The Symbol of Chaos originates from Michael Moorcock's Eternal Champion stories. In them, the Symbol of Chaos comprises eight arrows in a radial pattern. In contrast, the symbol of Law is a single upright arrow. It is also called the Arms of Chaos, the Arrows of Chaos, the Chaos Star, the Chaos Cross, or the Symbol of Eight.
Moorcock has stated that he conceived this symbol while writing the first Elric of Melniboné stories in the early 1960s. It was subsequently adopted into the pop-cultural mainstream, turning up in such diverse places as modern occult traditions and role-playing games.
There are a number of traditional symbols that have the same geometrical pattern as Moorcock's symbol of Chaos, such as any of various eight-pointed stars (like this one from a Greek vase from the fifth century BCE), the star of Ishtar/Venus, the Eastern Dharmacakra and the Wheel of the Year, but none of these were symbols of chaos and their limbs are not arrows.
Furthermore, the '8' of Wands in Aleister Crowley's Thoth Tarot deck features prominently an eight-pointed star with arrows at the ends. Crowley described the card as representing "energy" scattering at "high velocity" that had managed to create the depicted eight-pointed figure.
The symbol's first appearance in a commercial role-playing game (RPG) was in TSR's Dungeons & Dragons supplement, Deities & Demigods which included the gods, monsters, and heroes from Moorcock's Elric books as one of 17 mythological and fictional "pantheons". Copyright problems led to its omission from later editions.
It then turned up quite naturally in Chaosium's Stormbringer RPG (one edition of which was published as Elric!). The 1987 edition of Stormbringer was published jointly by Chaosium in the U.S. and Games Workshop (GW) in the UK.
Moorcock's eight-arrow symbol of Chaos was subsequently arrogated by GW and became a frequent graphic element in their own Warhammer and Warhammer 40,000 games and the related miniature figures.

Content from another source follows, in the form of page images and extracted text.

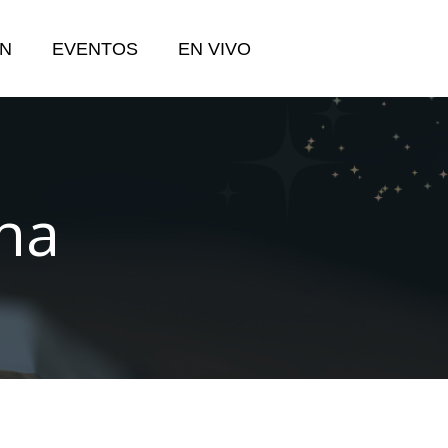
N
EVENTOS
EN VIVO
ina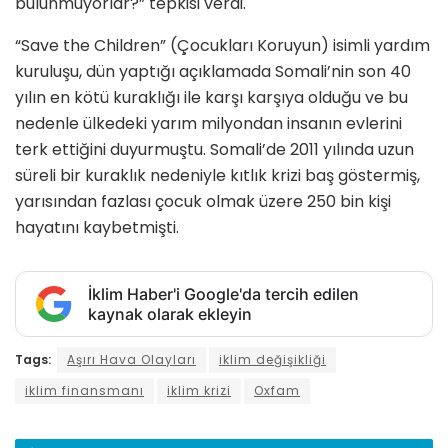
bulunmuyorlar?” tepkisi verdi.
“Save the Children” (Çocukları Koruyun) isimli yardım
kuruluşu, dün yaptığı açıklamada Somali’nin son 40
yılın en kötü kuraklığı ile karşı karşıya olduğu ve bu
nedenle ülkedeki yarım milyondan insanın evlerini
terk ettiğini duyurmuştu. Somali’de 2011 yılında uzun
süreli bir kuraklık nedeniyle kıtlık krizi baş göstermiş,
yarısından fazlası çocuk olmak üzere 250 bin kişi
hayatını kaybetmişti.
İklim Haber'i Google'da tercih edilen
kaynak olarak ekleyin
Tags:
Aşırı Hava Olayları
iklim değişikliği
iklim finansmanı
iklim krizi
Oxfam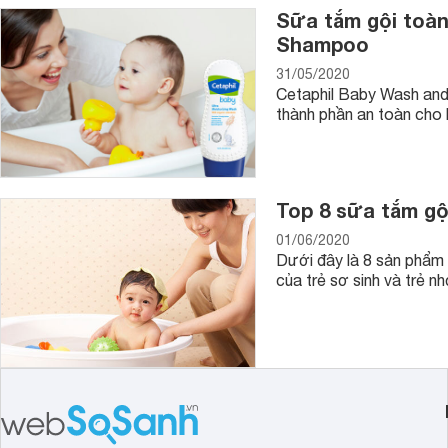
chọn đồ chơi nhà tắm cho bé bạn cũng cần chú ý chọn sản 
Sữa tắm gội toàn
thiết kế an toàn không làm tổn thương bé khi chơi.
Shampoo
31/05/2020
Cetaphil Baby Wash and 
thành phần an toàn cho 
Top 8 sữa tắm gộ
01/06/2020
Dưới đây là 8 sản phẩm 
của trẻ sơ sinh và trẻ n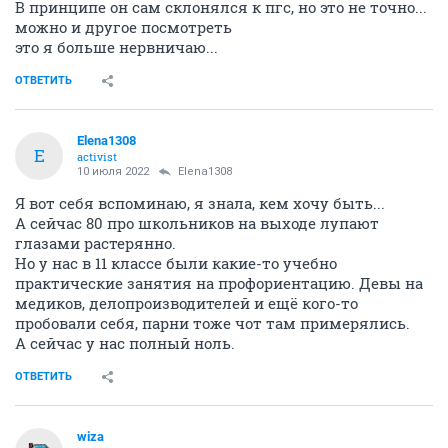
В принципе он сам склонялся к пгс, но это не точно...
можно и другое посмотреть
это я больше нервничаю...
ОТВЕТИТЬ
Elena1308
E
activist
10 июля 2022
Elena1308
Я вот себя вспоминаю, я знала, кем хочу быть...
А сейчас 80 про школьников на выходе лупают
глазами растерянно.
Но у нас в 11 классе были какие-то учебно
практические занятия на профориентацию. Девы на
медиков, делопроизводителей и ещё кого-то
пробовали себя, парни тоже чот там примерялись.
А сейчас у нас полный ноль.
ОТВЕТИТЬ
wiza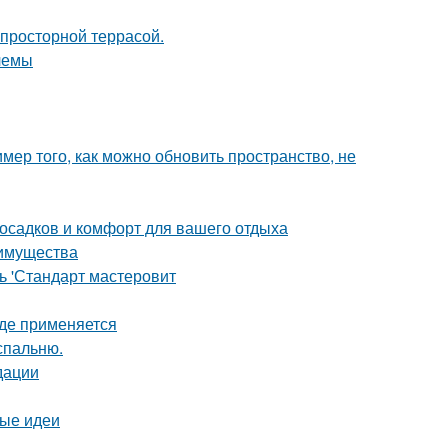
просторной террасой.
лемы
мер того, как можно обновить пространство, не
 осадков и комфорт для вашего отдыха
еимущества
ь 'Стандарт мастеровит
где применяется
спальню.
дации
вые идеи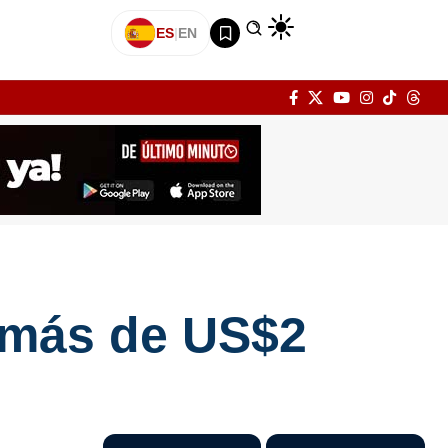
ES
|
EN
 más de US$2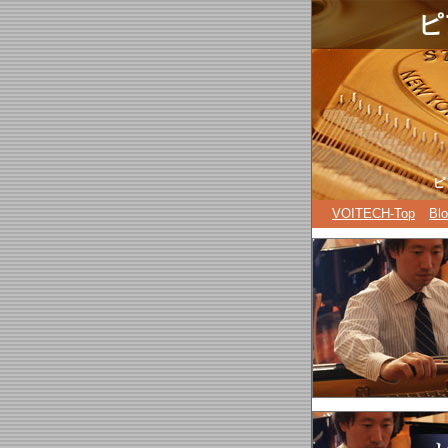
.
ピ
ピ
VOITECH-Top
Bl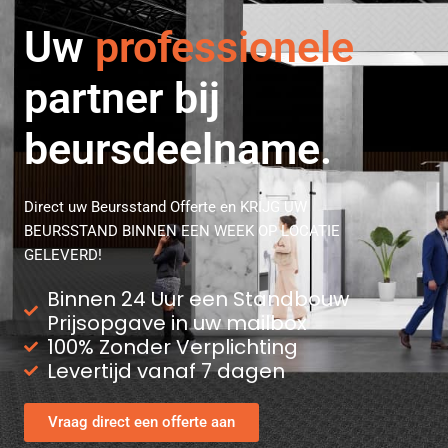
Uw
strategische
partner bij
beursdeelname.
Direct uw Beursstand Offerte en KRIJG UW
BEURSSTAND BINNEN EEN WEEK OP LOCATIE
GELEVERD!
Binnen 24 Uur een Standbouw
Prijsopgave in uw mailbox
100% Zonder Verplichting
Levertijd vanaf 7 dagen
Vraag direct een offerte aan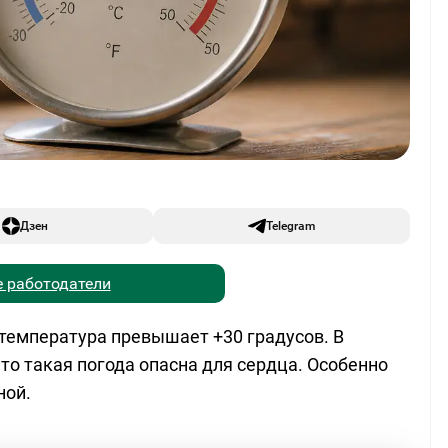
Дзен
Telegram
 работодатели
температура превышает +30 градусов. В
то такая погода опасна для сердца. Особенно
ной.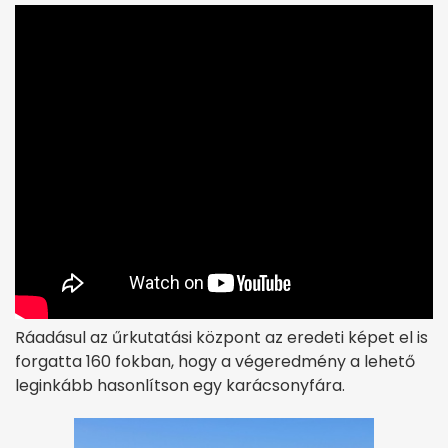
Ráadásul az űrkutatási központ az eredeti képet el is
forgatta 160 fokban, hogy a végeredmény a lehető
leginkább hasonlítson egy karácsonyfára.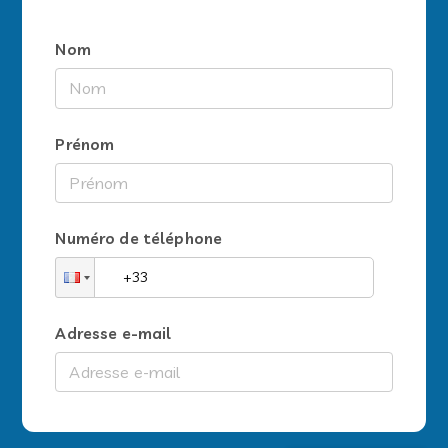
Nom
Prénom
Numéro de téléphone
Adresse e-mail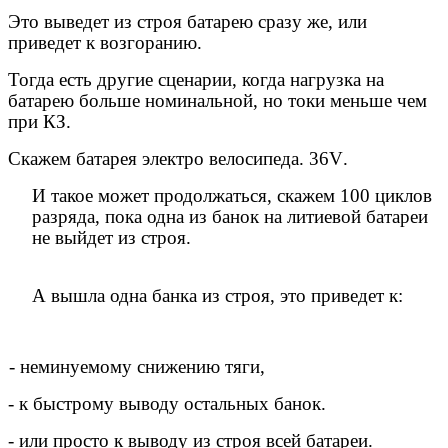
Это выведет из строя батарею сразу же, или
приведет к возгоранию.
Тогда есть другие сценарии, когда нагрузка на
батарею больше номинальной, но токи меньше чем
при КЗ.
Скажем батарея электро велосипеда. 36
V
.
И такое может продолжаться, скажем 100 циклов
разряда, пока одна из банок на литиевой батареи
не выйдет из строя.
А вышла одна банка из строя, это приведет к:
 неминуемому снижению тяги,
- к быстрому выводу остальных банок.
- или просто к выводу из строя всей батареи.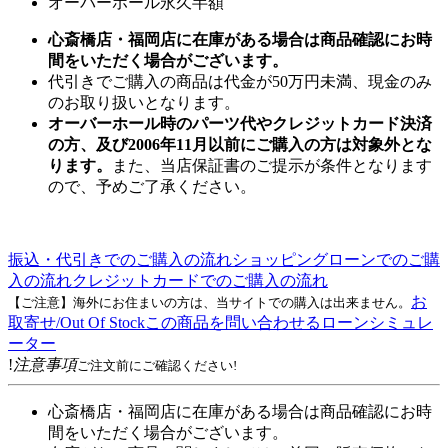
オーバーホール永久半額
心斎橋店・福岡店に在庫がある場合は商品確認にお時
間をいただく場合がございます。
代引きでご購入の商品は代金が50万円未満、現金のみ
のお取り扱いとなります。
オーバーホール時のパーツ代やクレジットカード決済
の方、及び2006年11月以前にご購入の方は対象外とな
ります。
また、当店保証書のご提示が条件となります
ので、予めご了承ください。
振込・代引きでのご購入の流れ
ショッピングローンでのご購
入の流れ
クレジットカードでのご購入の流れ
お
【ご注意】海外にお住まいの方は、当サイトでの購入は出来ません。
取寄せ/Out Of Stock
この商品を問い合わせる
ローンシミュレ
ーター
!
注意事項
ご注文前にご確認ください!
心斎橋店・福岡店に在庫がある場合は商品確認にお時
間をいただく場合がございます。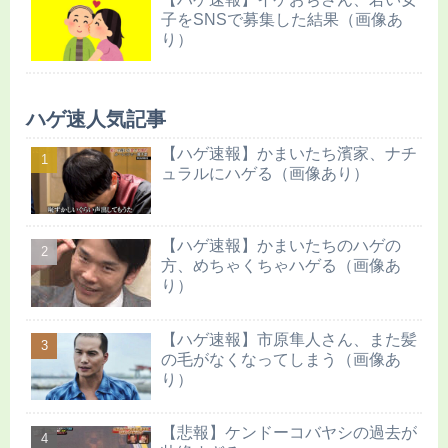
子をSNSで募集した結果（画像あ
り）
ハゲ速人気記事
【ハゲ速報】かまいたち濱家、ナチ
ュラルにハゲる（画像あり）
【ハゲ速報】かまいたちのハゲの
方、めちゃくちゃハゲる（画像あ
り）
【ハゲ速報】市原隼人さん、また髪
の毛がなくなってしまう（画像あ
り）
【悲報】ケンドーコバヤシの過去が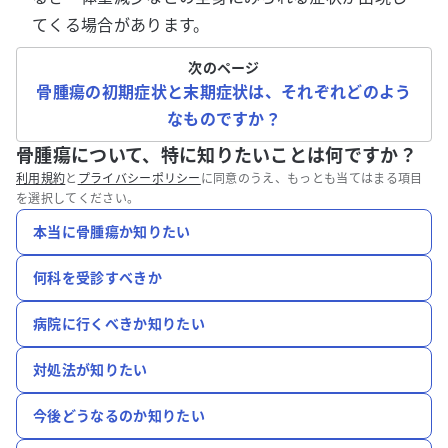
てくる場合があります。
次のページ
骨腫瘍の初期症状と末期症状は、それぞれどのよう
なものですか？
骨腫瘍について、特に知りたいことは何ですか？
利用規約
と
プライバシーポリシー
に同意のうえ、もっとも当てはまる項目
を選択してください。
本当に骨腫瘍か知りたい
何科を受診すべきか
病院に行くべきか知りたい
対処法が知りたい
今後どうなるのか知りたい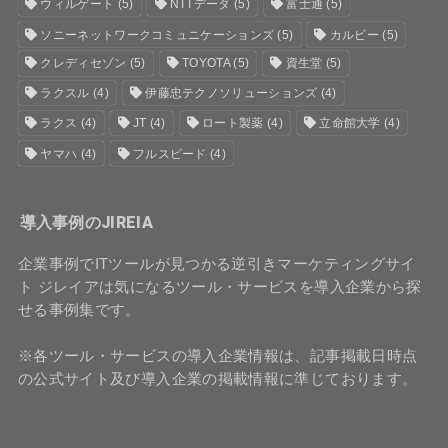
ウィルゲート
(5)
NTTデータ
(5)
富士通
(5)
ソニーネットワークコミュニケーションズ
(5)
カルビー
(5)
クレディセゾン
(5)
TOYOTA
(5)
資生堂
(5)
ラクスル
(4)
伊藤忠テクノソリューションズ
(4)
ラクス
(4)
JT
(4)
ロート製薬
(4)
立命館大学
(4)
ヤマハ
(4)
フルスピード
(4)
導入事例のJIREIA
企業事例でITツールが見つかる逆引きマーケティングサイ
ト ジレイアは気になるツール・サービスを導入企業から探
せる事例集です。
※各ツール・サービスの導入企業情報は、記事掲載日時点
の公式サイト及び導入企業の掲載情報に準じております。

It also shows in Vampire: The Masquerade - Bloodlines, in the home of Aleister Grout, the Malkavian primogen.
It further appears on an item called a "chaos device" in Heretic and HeXen.
The eight-arrow symbol of Chaos is used in chaos magic, as is its 3D analog, the Chaosphere.
Alternative symbols of chaos (owing nothing to Moorcock) include the Sacred Chao of Discordianism and The Five Fingered Hand of Eris.
It has also appeared in Bungie's Xbox 360 game Halo 3: ODST as an emblem for playable multiplayer characters.
It has also appeared in a lot of artwork by Shock Rock/Thrash Metal band GWAR. It has been featured on the cover of their album This Toilet Earth and in the inserts of other albums along with being used on much of their merchandise and early flyers.
It appeared in some of the cover artworks of the thrash metal band Testament.
The 3D Chaosphere appeared on The Swedish Metal Band Meshuggah 3rd Album entitled Chaosphere.
It frequently appears in the artwork of the albums of the British death metal band Bolt Thrower.
It has also appeared as album artwork on the albums of Black Metal band 1349, including the album Liberation
The Chaosphere has also been adopted by the New Right in Europe and the UK and the Eurasian Youth Union in Russia.
The American metal band Chimaira use a modified Symbol of Chaos logo that seems to be redesigned for every new album release.
The TV Series Sleepy Hollow (2013) uses the Chaos Star pattern in tattoo form as a mark of the Hessians, most notably on the center/back of the Horseman's Skull, as well as every Hessian's wrist. The American television show, Community, uses a six-armed Chaos symbol as the centerpiece of their school flag. The school on the show however, refers to it as an anus.
A colorful version is used as the logo for the CentOS operating system distribution.
The British Television program Luther features a version of the Chaos Star that they refer to as a 'Bedlam Axis'.
English cross-genre, experimental group Coil uses the Symbol Of Chaos as their logo.